BRIEF DESCRIPTION OF THE DRAWINGS
[0036] FIG. 1 is a cross-sectional diagram showing an example of
the layer composition of a dual-layer optical recording medium of
the present invention.
[0037] FIG. 2 is a cross-sectional diagram showing the layer
composition of a dual-layer optical recording medium of
Example.
[0038] FIG. 3 is a diagram showing the relation of the groove depth
of the substrate on the side of the incident light having a
wavelength of 405 nm and a numerical aperture of 0.65 with
push-pull signals as well as RF signals.
[0039] FIG. 4 is a diagram showing the relation of the groove depth
of the substrate on the opposite side of the incident light having
a wavelength of 405 nm and a numerical aperture of 0.65 with
push-pull signals as well as RF signals.
DESCRIPTION OF THE PREFERRED EMBODIMENTS
(Optical Recording Medium)
[0040] An optical recording medium of the present invention
includes: a substrate; at least a first recording composite layer,
an intermediate layer, a second recording composite layer on the
substrate; and a cover substrate, in this order. It further
includes other layers according to requirements.
[0041] The groove depth of the cover substrate is such that the
magnitude of a push-pull signal of the first recording composite
layer is equivalent or greater with respect to a push-pull signal
of the second recording composite layer. This can improve the
focusing and tracking of in the two recording layers.
[0042] Regarding the `equivalence,` since the maximum measurement
error of a push-pull signal is around 3% and the push-pull signals
of the first recording composite layer and the second recording
composite layer are 97% when measured 3% less or 103% when measured
3% more, respectively, the maximum difference between them is 6%.
Therefore, they are considered equivalent when the difference of
measurement values falls within 6%.
[0043] More specifically, in a structure in which a light is
irradiated from the side of the cover substrate, when the relation
of the groove depth of the substrate (d.sub.1) and the groove depth
of the cover substrate (d.sub.2) is d.sub.1>d.sub.2, the groove
depth of the substrate which is on the opposite side of the
incident light is deeper, and the push-pull signal of the first
recording composite layer is greater than the push-pull signal of
the second recording composite layer. Since a reproducing signal
from the first recording composite layer is reduced by about 40% to
60% after it passes the second recording composite layer, the
push-pull signal of the first recording composite layer may be
approximated to the push-pull signal of the second recording
composite layer, and the focusing and tracking are stabilized.

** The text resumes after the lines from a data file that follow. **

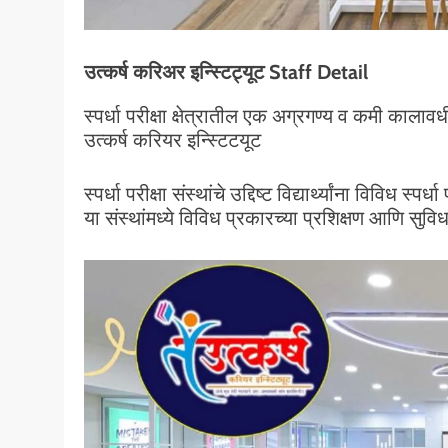
उत्कर्ष करिअर इन्स्टिट्यूट Staff Detail
स्पर्धा परीक्षा क्षेत्रातील एक अग्रगण्य व कमी कालावधी
उत्कर्ष करियर इन्स्टिटयूट
स्पर्धा परीक्षा संस्थांचे उद्दिष्ट विद्यार्थ्यांना विविध स्पर्
या संस्थांमध्ये विविध प्रकारच्या प्रशिक्षण आणि सुविध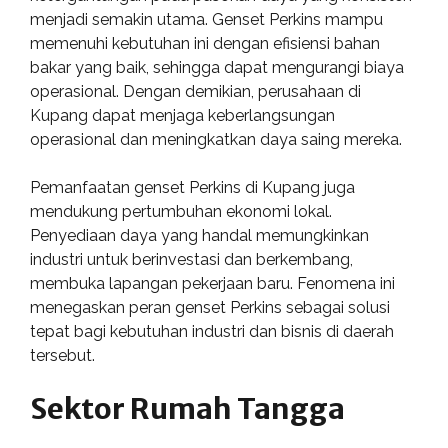
menjadi semakin utama. Genset Perkins mampu
memenuhi kebutuhan ini dengan efisiensi bahan
bakar yang baik, sehingga dapat mengurangi biaya
operasional. Dengan demikian, perusahaan di
Kupang dapat menjaga keberlangsungan
operasional dan meningkatkan daya saing mereka.
Pemanfaatan genset Perkins di Kupang juga
mendukung pertumbuhan ekonomi lokal.
Penyediaan daya yang handal memungkinkan
industri untuk berinvestasi dan berkembang,
membuka lapangan pekerjaan baru. Fenomena ini
menegaskan peran genset Perkins sebagai solusi
tepat bagi kebutuhan industri dan bisnis di daerah
tersebut.
Sektor Rumah Tangga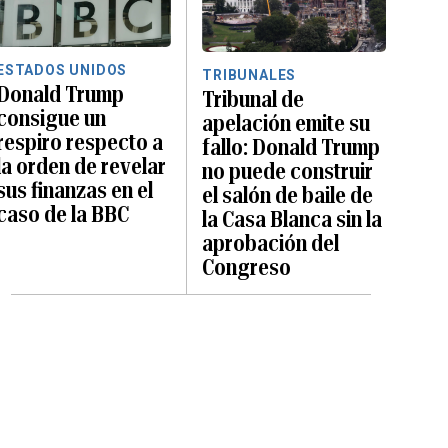
ESTADOS UNIDOS
TRIBUNALES
Donald Trump
Tribunal de
consigue un
apelación emite su
respiro respecto a
fallo: Donald Trump
la orden de revelar
no puede construir
sus finanzas en el
el salón de baile de
caso de la BBC
la Casa Blanca sin la
aprobación del
Congreso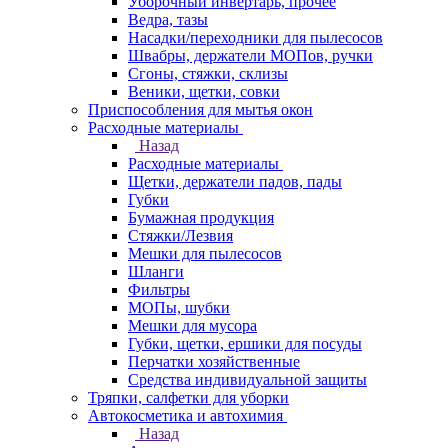
Уборочный инвертарь, прочее
Ведра, тазы
Насадки/переходники для пылесосов
Швабры, держатели МОПов, ручки
Сгоны, стяжки, склизы
Веники, щетки, совки
Приспособления для мытья окон
Расходные материалы
Назад
Расходные материалы
Щетки, держатели падов, пады
Губки
Бумажная продукция
Стяжки/Лезвия
Мешки для пылесосов
Шланги
Фильтры
МОПы, шубки
Мешки для мусора
Губки, щетки, ершики для посуды
Перчатки хозяйственные
Средства индивидуальной защиты
Тряпки, салфетки для уборки
Автокосметика и автохимия
Назад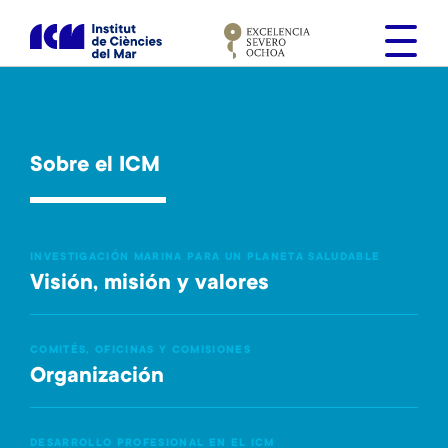
S
k
i
p
t
o
m
Sobre el ICM
a
i
n
INVESTIGACIÓN MARINA PARA UN PLANETA SALUDABLE
c
Visión, misión y valores
o
n
t
COMITÉS, OFICINAS Y COMISIONES
e
Organización
n
t
DESARROLLO PROFESIONAL EN EL ICM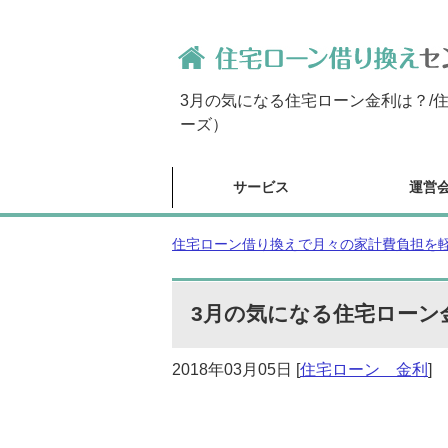
3月の気になる住宅ローン金利は？/
ーズ）
サービス
運営
住宅ローン借り換えで月々の家計費負担を軽減
3月の気になる住宅ローン
2018年03月05日
[
住宅ローン 金利
]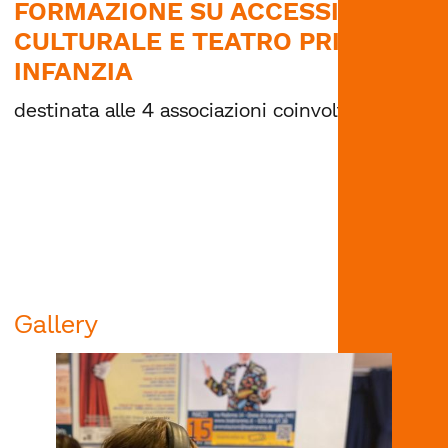
FORMAZIONE SU ACCESSIBILITÀ
CULTURALE E TEATRO PRIMA
INFANZIA
destinata alle 4 associazioni coinvolte.
Gallery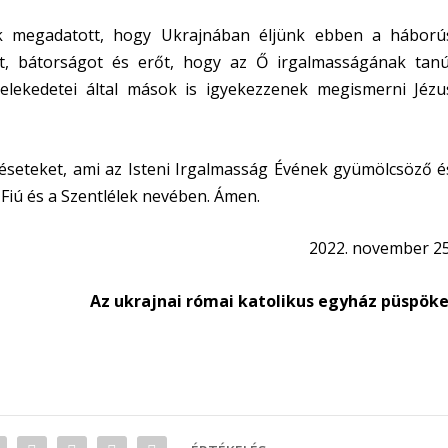
k megadatott, hogy Ukrajnában éljünk ebben a háború
t, bátorságot és erőt, hogy az Ő irgalmasságának tanú
selekedetei által mások is igyekezzenek megismerni Jézu
seteket, ami az Isteni Irgalmasság Évének gyümölcsöző é
 Fiú és a Szentlélek nevében. Ámen.
2022. november 25
Az ukrajnai római katolikus egyház püspöke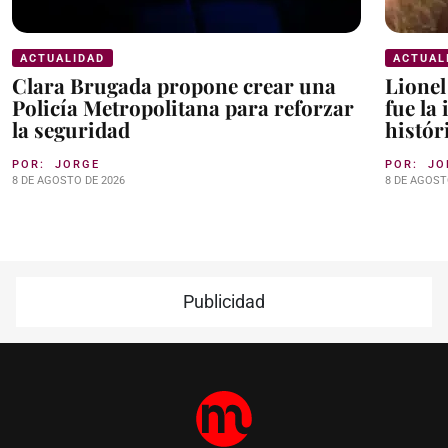
ACTUALIDAD
ACTUAL
Clara Brugada propone crear una
Lionel
Policía Metropolitana para reforzar
fue la
la seguridad
histór
POR:
JORGE
POR:
JO
8 DE AGOSTO DE 2026
8 DE AGOST
Publicidad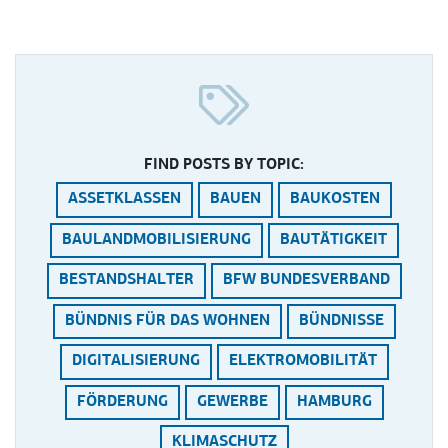
FIND POSTS BY TOPIC:
ASSETKLASSEN
BAUEN
BAUKOSTEN
BAULANDMOBILISIERUNG
BAUTÄTIGKEIT
BESTANDSHALTER
BFW BUNDESVERBAND
BÜNDNIS FÜR DAS WOHNEN
BÜNDNISSE
DIGITALISIERUNG
ELEKTROMOBILITÄT
FÖRDERUNG
GEWERBE
HAMBURG
KLIMASCHUTZ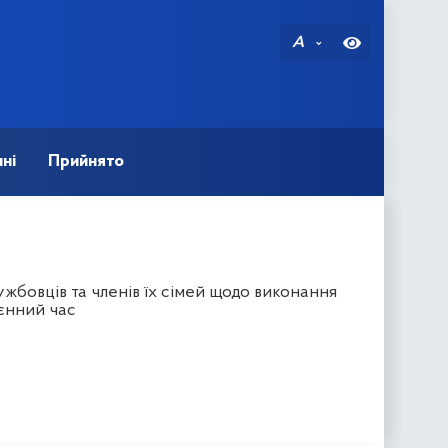
A
ні
Прийнято
жбовців та членів їх сімей щодо виконання
оєнний час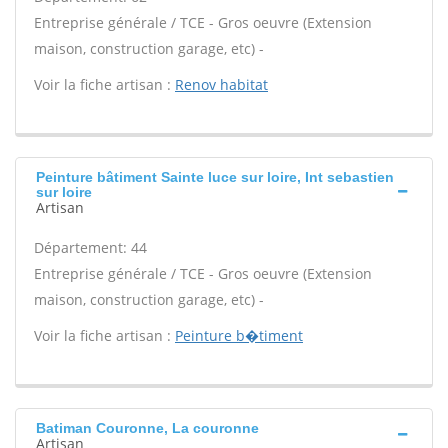
Entreprise générale / TCE - Gros oeuvre (Extension
maison, construction garage, etc) -
Voir la fiche artisan :
Renov habitat
Peinture bâtiment Sainte luce sur loire, Int sebastien
sur loire
Artisan
Département: 44
Entreprise générale / TCE - Gros oeuvre (Extension
maison, construction garage, etc) -
Voir la fiche artisan :
Peinture b�timent
Batiman Couronne, La couronne
Artisan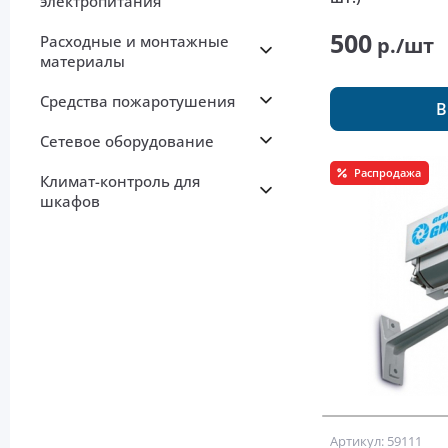
электропитания
500
Расходные и монтажные
р./шт
материалы
Средства пожаротушения
В
Сетевое оборудование
Распродажа
Климат-контроль для
шкафов
Артикул: 59111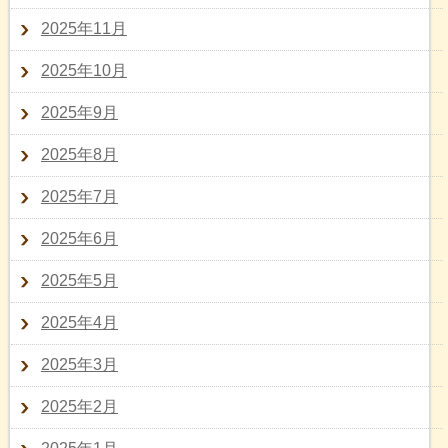
2025年11月
2025年10月
2025年9月
2025年8月
2025年7月
2025年6月
2025年5月
2025年4月
2025年3月
2025年2月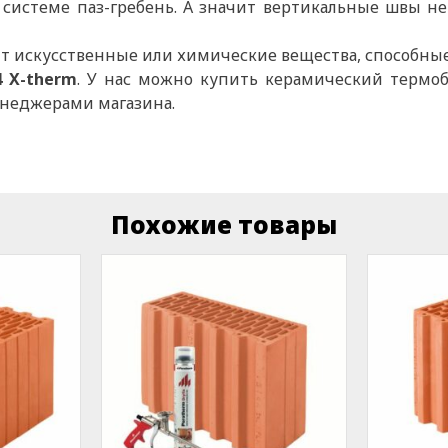
 системе паз-гребень. А значит вертикальные швы не
ит искусственные или химические вещества, способны
4 X-therm
. У нас можно купить керамический термобл
менеджерами магазина.
Похожие товары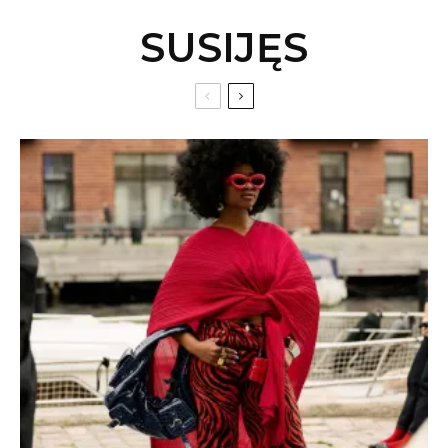
SUSIJĘS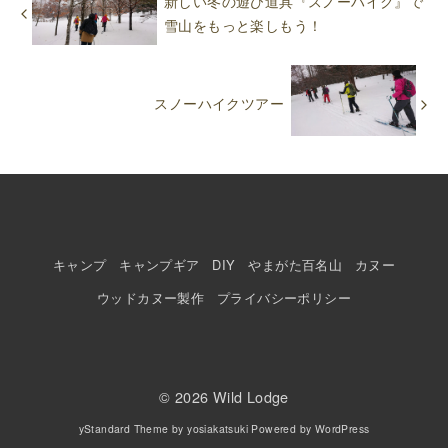
新しい冬の遊び道具『スノーハイク』で
雪山をもっと楽しもう！
スノーハイクツアー
キャンプ
キャンプギア
DIY
やまがた百名山
カヌー
ウッドカヌー製作
プライバシーポリシー
© 2026
Wild Lodge
yStandard Theme
by
yosiakatsuki
Powered by
WordPress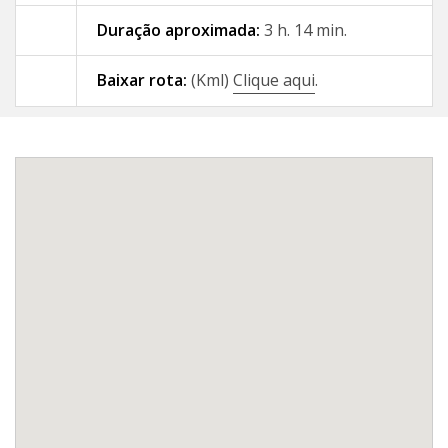
Duração aproximada:
3 h. 14 min.
09 - A Gándara - Santiago de
Compostela
Baixar rota:
(Kml)
Clique aqui
.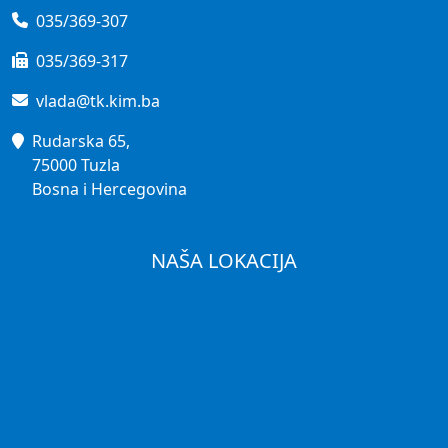
035/369-307
035/369-317
vlada@tk.kim.ba
Rudarska 65,
75000 Tuzla
Bosna i Hercegovina
NAŠA LOKACIJA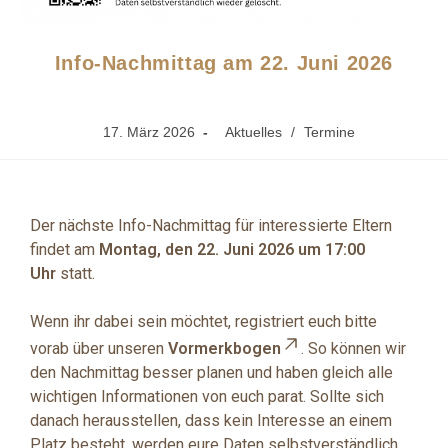
Info-Nachmittag am 22. Juni 2026
17. März 2026
Aktuelles
/
Termine
Der nächste Info-Nachmittag für interessierte Eltern
findet am
Montag, den 22. Juni 2026 um 17:00
Uhr
statt.
Wenn ihr dabei sein möchtet, registriert euch bitte
vorab über unseren
Vormerkbogen
. So können wir
den Nachmittag besser planen und haben gleich alle
wichtigen Informationen von euch parat. Sollte sich
danach herausstellen, dass kein Interesse an einem
Platz besteht, werden eure Daten selbstverständlich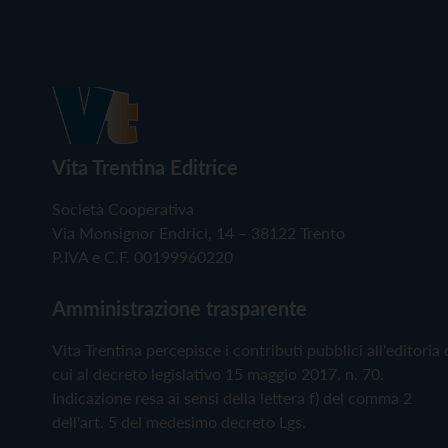
Vita Trentina Editrice
Società Cooperativa
Via Monsignor Endrici, 14 – 38122 Trento
P.IVA e C.F. 00199960220
Amministrazione trasparente
Vita Trentina percepisce i contributi pubblici all'editoria 
cui al decreto legislativo 15 maggio 2017, n. 70.
Indicazione resa ai sensi della lettera f) del comma 2
dell'art. 5 del medesimo decreto Lgs.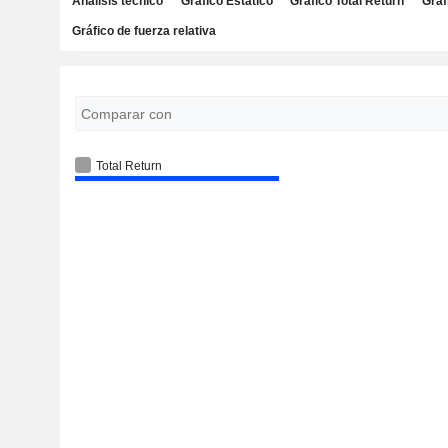
Análisis técnico
Gráfico Estático
Gráfico Total Return
Gráf
Gráfico de fuerza relativa
Total Return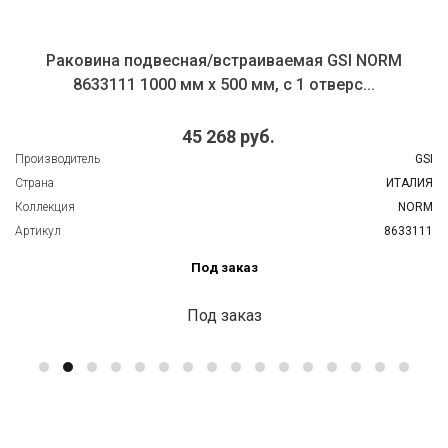
Раковина подвесная/встраиваемая GSI NORM
8633111 1000 мм х 500 мм, с 1 отверс...
45 268 руб.
Производитель
GSI
Страна
ИТАЛИЯ
Коллекция
NORM
Артикул
8633111
Под заказ
Под заказ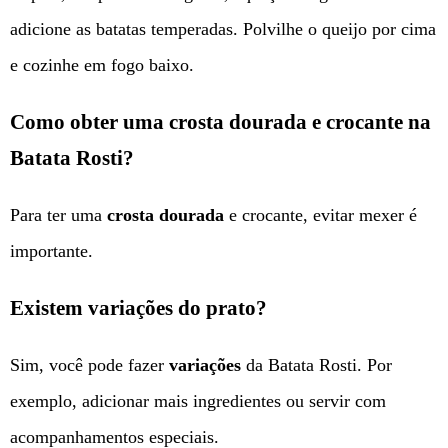
adicione as batatas temperadas. Polvilhe o queijo por cima
e cozinhe em fogo baixo.
Como obter uma crosta dourada e crocante na
Batata Rosti?
Para ter uma
crosta dourada
e crocante, evitar mexer é
importante.
Existem variações do prato?
Sim, você pode fazer
variações
da Batata Rosti. Por
exemplo, adicionar mais ingredientes ou servir com
acompanhamentos especiais.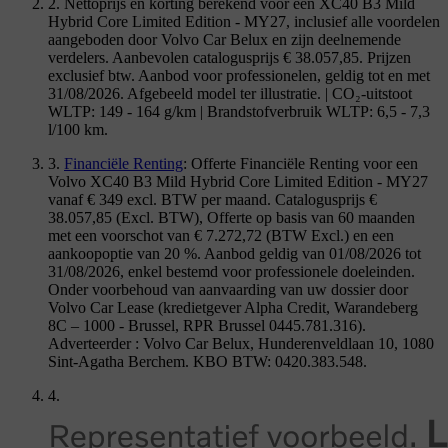
2. Nettoprijs en korting berekend voor een XC40 B3 Mild
Hybrid Core Limited Edition - MY27, inclusief alle voordelen
aangeboden door Volvo Car Belux en zijn deelnemende
verdelers. Aanbevolen catalogusprijs € 38.057,85. Prijzen
exclusief btw. Aanbod voor professionelen, geldig tot en met
31/08/2026. Afgebeeld model ter illustratie. | CO₂-uitstoot
WLTP: 149 - 164 g/km | Brandstofverbruik WLTP: 6,5 - 7,3
l/100 km.
3.
Financiële Renting
: Offerte Financiële Renting voor een
Volvo XC40 B3 Mild Hybrid Core Limited Edition - MY27
vanaf € 349 excl. BTW per maand. Catalogusprijs €
38.057,85 (Excl. BTW), Offerte op basis van 60 maanden
met een voorschot van € 7.272,72 (BTW Excl.) en een
aankoopoptie van 20 %. Aanbod geldig van 01/08/2026 tot
31/08/2026, enkel bestemd voor professionele doeleinden.
Onder voorbehoud van aanvaarding van uw dossier door
Volvo Car Lease (kredietgever Alpha Credit, Warandeberg
8C – 1000 - Brussel, RPR Brussel 0445.781.316).
Adverteerder : Volvo Car Belux, Hunderenveldlaan 10, 1080
Sint-Agatha Berchem. KBO BTW: 0420.383.548.
4.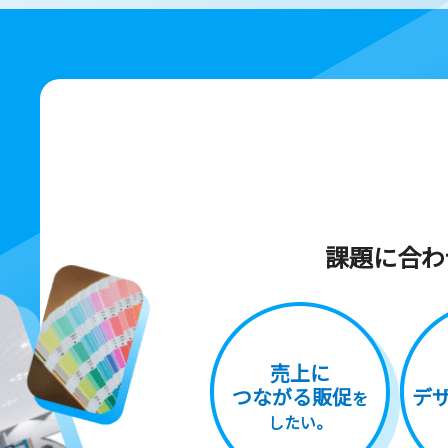
課題に合わ
売上に
つながる販促
デ
を
したい。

Furthermore, a recorded RF signal may be brought to a reproducible
level. In this regard, however, the push-pull signal is zero when
the groove depth is .lamda./4n, .lamda./2n or 3.lamda./4n, where
.lamda. represents a recording and reproducing wavelength; n
represents the refractive index of the substrate; therefore these
groove depths are excluded. Also, the groove depth is greater than
zero and 7.lamda./8n or less. It is also possible to configure such
that d.sub.2>d.sub.1, but the layer having a larger push-pull
signal is arranged preferably on the opposite side since the
push-pull signal may be more easily obtained with larger groove
depth.
[0044] FIG. 3 shows the groove depth of the substrate on the side
of the incident light having a wavelength of 405 nm and a numerical
aperture of 0.65, push-pull signals and RF signals. FIG. 4 shows
the groove depth of the substrate on the opposite side of the
incident light having a wavelength of 405 nm and a numerical
aperture of 0.65, push-pull signals and RF signals.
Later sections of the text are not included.